The tight capacity and high rates caused by the pandemic have had severe repercussions for the air freight industry, and there’s more turbulence ahead.
Balika Sonthalia is a senior partner and leads global management in the Strategic Operations practice of Kearney, a global management consulting firm, specializing in procurement, supply chain, and logistics. Balika holds a bachelor’s degree from SNDT Women’s University in Mumbai and an MBA from Carnegie Mellon University’s Tepper School of Business. She ican be reached at Balika.Sonthalia@kearney.com
COVID-19 rattled the global air freight industry as much as any other logistics sector last year, causing constrained capacity, service disruptions, and rising costs. While carriers and intermediaries have deployed creative stopgap solutions and shippers have demonstrated flexibility, the basic math of supply and demand remains daunting.
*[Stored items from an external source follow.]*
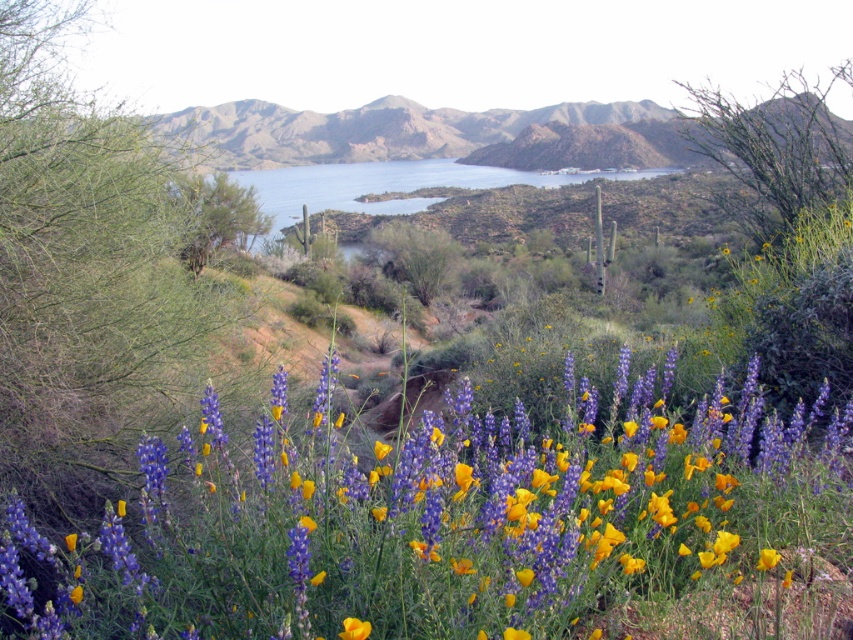 Question: Can you confirm if vibrant purple petals at center is positioned below yellow matte flower at lower center?

Choices:
 (A) no
 (B) yes

Answer: (A)

Question: Which object appears farthest from the camera in this image?

Choices:
 (A) vibrant purple petals at center
 (B) yellow matte flower at lower center

Answer: (B)

Question: Does vibrant purple petals at center have a greater width compared to yellow matte flower at lower center?

Choices:
 (A) no
 (B) yes

Answer: (B)

Question: Which object is positioned farthest from the blue water at center?

Choices:
 (A) vibrant purple petals at center
 (B) yellow matte flower at lower center

Answer: (B)

Question: Which point is farther to the camera?

Choices:
 (A) (402, 180)
 (B) (343, 618)

Answer: (A)

Question: Is vibrant purple petals at center further to the viewer compared to yellow matte flower at lower center?

Choices:
 (A) yes
 (B) no

Answer: (B)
Overall air freight volumes were down year-on-year for 2020 due to lockdowns early in the year. According to IATA, cargo ton kilometers (CTKs) fell by nearly 11%. In spite of the drop in overall demand, however, rates skyrocketed, as capacity saw an even steeper net decline.
Pre-COVID, roughly 60% of global air cargo had been carried in the bellies of passenger planes. This fell to about a third by year-end 2020 as belly capacity from passenger flights dropped by 53% due to flight schedule reductions and cancellations, according to International Air Transport Association (IATA) figures.1 Airlines have responded by increasing both the size of their freighter fleet and daily utilization, but even those efforts were not enough, and overall available cargo-ton kilometers (ACTK) saw a net reduction of 23% for the year.
As a result, freight rates for the remaining capacity surged. The Drewry East-West average air freight rates for April and May 2020 were more than double the consistent averages seen in past years (see Figure 1). While rates have moderated slightly since, they remain historically high. The average spot rate from Shanghai to North America, for example, peaked at $12.78 per kilogram in May 2020, then fell by more than half to $5.70 in late March 2021—still about 70% above the March 2019 rate of $3.30.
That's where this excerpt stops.